• Requirement
Each record below is to be copied word for word, with pictures removed.

(Stored dataset items)
——————————

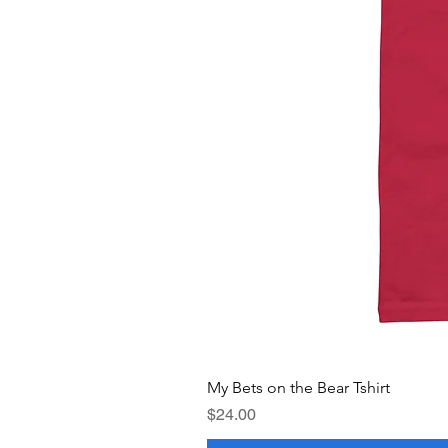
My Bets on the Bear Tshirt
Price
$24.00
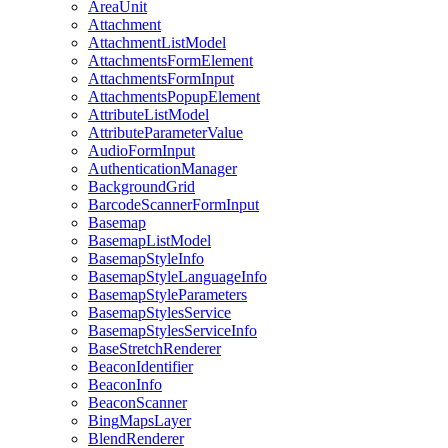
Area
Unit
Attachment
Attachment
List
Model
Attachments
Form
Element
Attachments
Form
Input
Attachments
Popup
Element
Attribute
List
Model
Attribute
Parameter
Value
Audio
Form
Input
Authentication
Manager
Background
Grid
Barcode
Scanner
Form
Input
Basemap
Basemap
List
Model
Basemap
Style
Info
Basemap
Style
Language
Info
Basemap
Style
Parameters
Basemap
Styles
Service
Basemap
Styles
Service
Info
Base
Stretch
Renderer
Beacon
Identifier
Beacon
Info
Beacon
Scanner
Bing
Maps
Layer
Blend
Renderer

——————————

• Expected output
My Bets on the Bear Tshirt
Price
$24.00
Area
Unit
Attachment
Attachment
List
Model
Attachments
Form
Element
Attachments
Form
Input
Attachments
Popup
Element
Attribute
List
Model
Attribute
Parameter
Value
Audio
Form
Input
Authentication
Manager
Background
Grid
Barcode
Scanner
Form
Input
Basemap
Basemap
List
Model
Basemap
Style
Info
Basemap
Style
Language
Info
Basemap
Style
Parameters
Basemap
Styles
Service
Basemap
Styles
Service
Info
Base
Stretch
Renderer
Beacon
Identifier
Beacon
Info
Beacon
Scanner
Bing
Maps
Layer
Blend
Renderer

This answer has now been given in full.